US Special Representative for North Korea Stephen Beigun, left, and South Korean Foreign Minister Kang Kyung-wha shake hands during their me Credit: Ed Jones/Pool Photo via AP

The top US envoy for North Korea returned from three days of talks in Pyongyang and will meet again with his North Korean counterpart before the second summit between President Donald Trump and North Korean leader Kim Jong Un.

Earlier, Mr Trump said his planned summit will take place in Hanoi, the capital of Vietnam.

Stephen Biegun, the US special representative for North Korea, met with South Korean foreign minister Kang Kyung-wha and Seoul’s chief nuclear envoy Lee Do-hoon on Saturday to brief them on his negotiations with North Korea.

“Our discussions were productive,” Mr Biegun, said while meeting Ms Kang.

“The president is very much looking forward to taking next steps. We have some hard work to do with DPRK between now and then. I am confident if both sides stay committed we can make real progress here,” he said, referring to North Korea by its formal name, the Democratic People’s Republic of Korea.

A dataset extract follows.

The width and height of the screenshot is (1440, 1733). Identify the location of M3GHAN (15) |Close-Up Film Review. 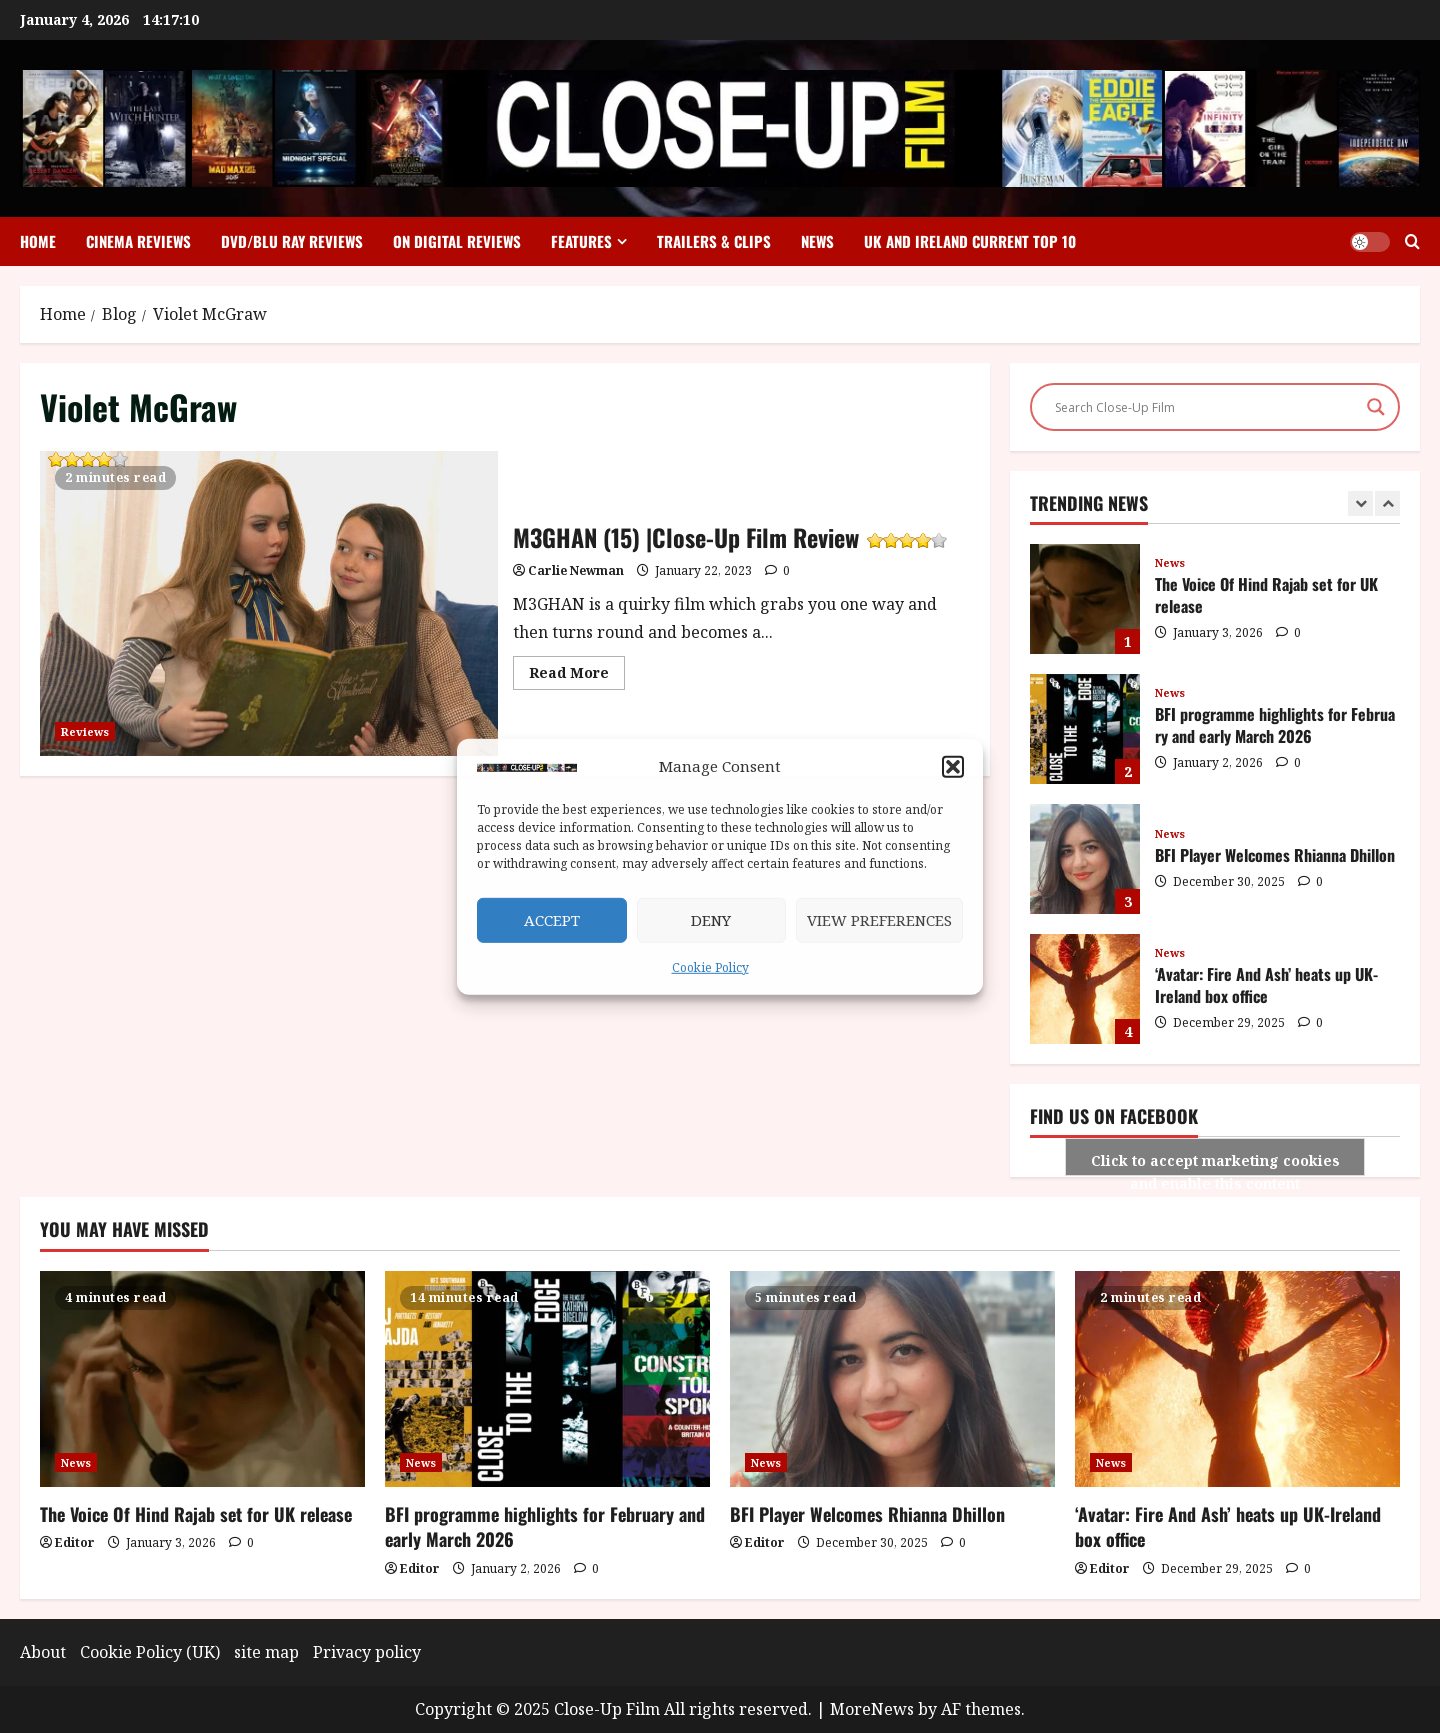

In Pyongyang, Mr Biegun and Kim Hyok Chol, North Korea’s special representative for US affairs, to discuss “advancing Trump and Kim’s Singapore summit commitments of complete denuclearisation, transforming US-DPRK relations, and building a lasting peace on the Korean Peninsula,” the State Department said in a statement.

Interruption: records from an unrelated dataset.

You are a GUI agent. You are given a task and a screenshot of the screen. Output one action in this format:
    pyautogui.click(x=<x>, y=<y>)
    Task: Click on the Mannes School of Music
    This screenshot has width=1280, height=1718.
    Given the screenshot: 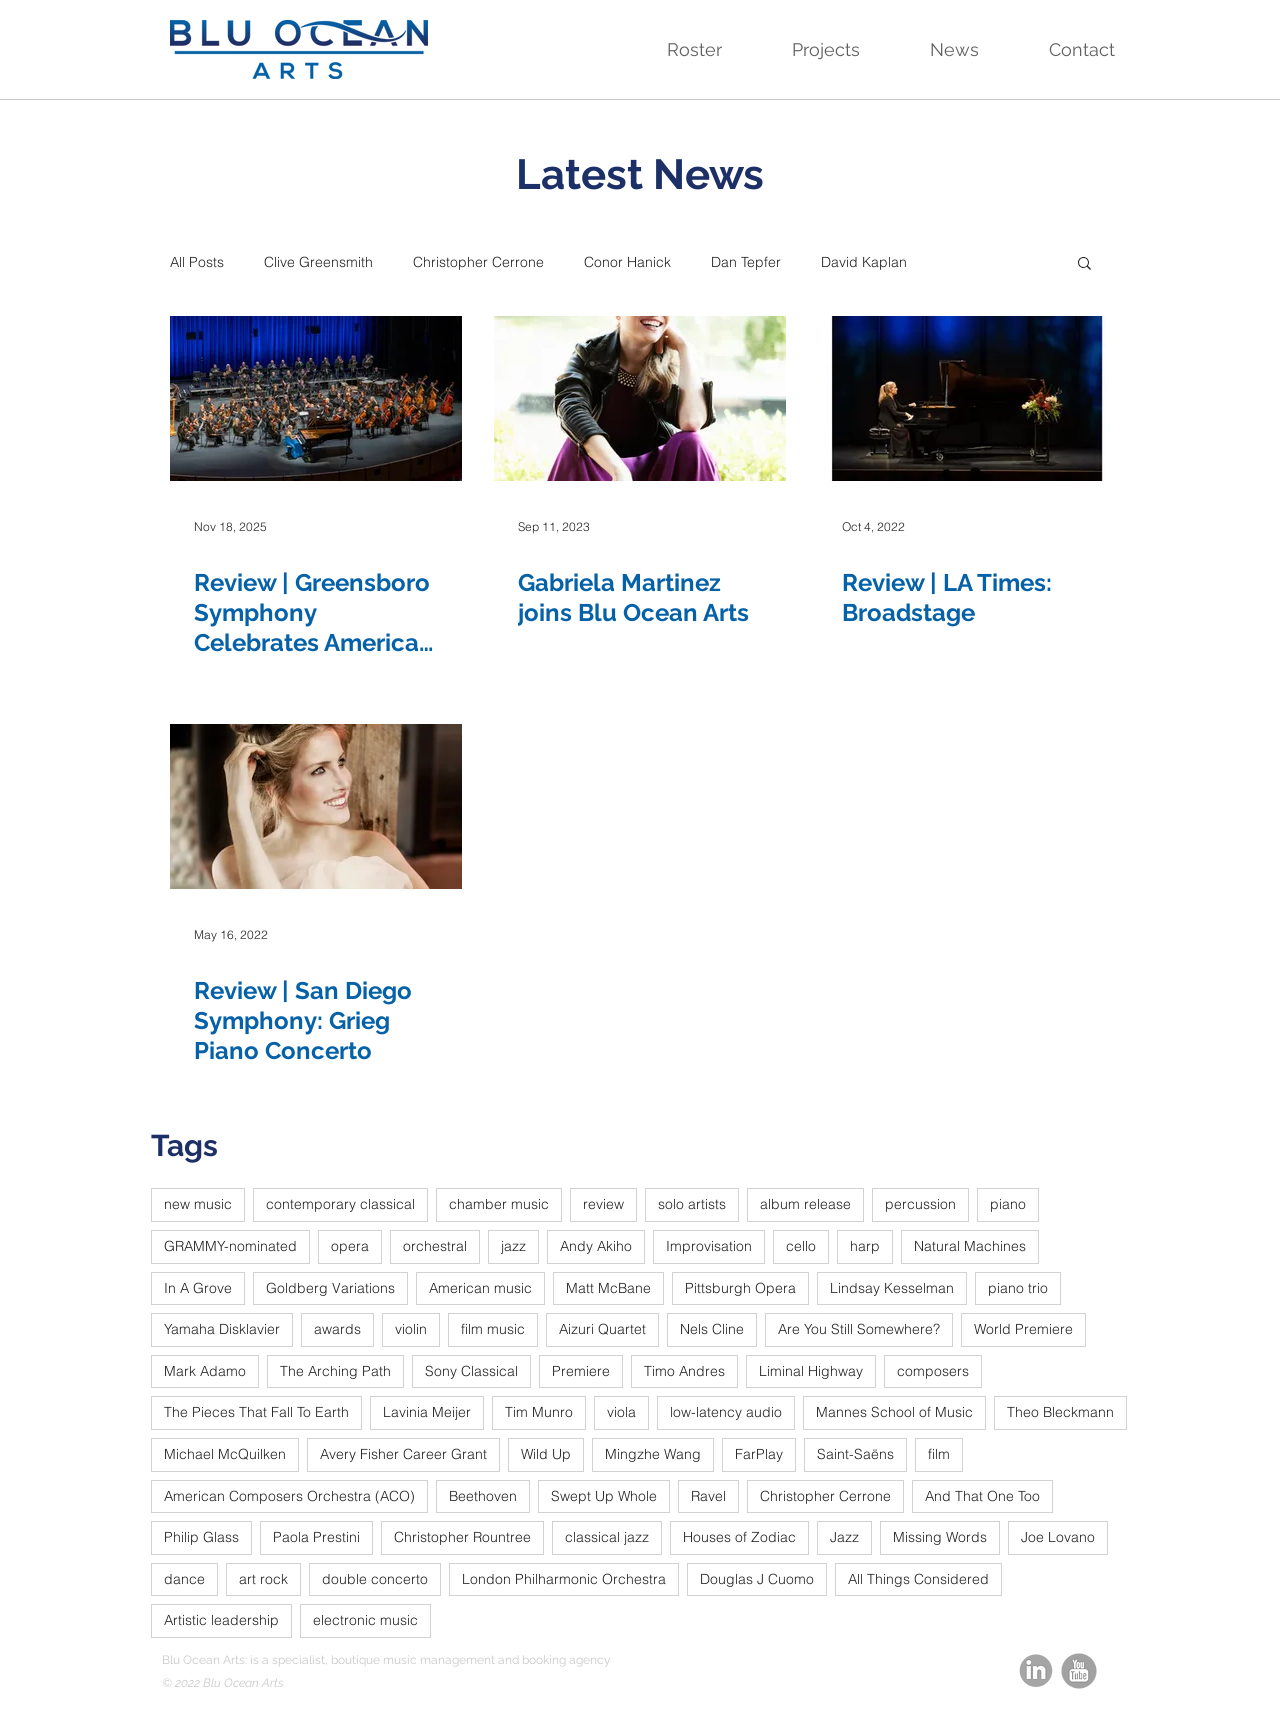 What is the action you would take?
    pyautogui.click(x=894, y=1412)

It said that Mr Biegun and Mr Kim agreed to meet again before the leaders’ second summit, scheduled for February 27-28 in Hanoi.

Mr Trump tweeted the venue on Friday in Washington, saying Mr Biegun had just left North Korea after a “productive meeting” on the summit.

Mr Trump added: “I look forward to seeing Chairman Kim & advancing the cause of peace!”

The president had previously announced Vietnam as the summit location, but the city had not been identified.

Mr Biegun is thought to have discussed specific disarmament steps that North Korea could promise at the Vietnam summit and what corresponding measures the United States is willing to take.

US-led negotiations aimed at stripping North Korea of its nuclear weapons programme has made little headway since the first Kim-Trump summit in Singapore last June, when Mr Kim pledged to work toward the “complete denuclearisation” of the Korean Peninsula, without providing a clear timetable.

Experts say Mr Kim is determined to win relief from US-led sanctions to help revive his country’s troubled economy, while Mr Trump, faced with domestic problems such as the Russian investigation, needs foreign policy achievements.

If the second summit fails to produce a breakthrough, scepticism about the current nuclear negotiations will grow. Some experts say North Korea is trying to use the negotiations to weaken the sanctions and buy time to perfect its weapons programme.

Mr Trump also tweeted: “North Korea, under the leadership of Kim Jong Un, will become a great Economic Powerhouse. He may surprise some but he won’t surprise me, because I have gotten to know him & fully understand how capable he is. North Korea will become a different kind of Rocket – an Economic one!”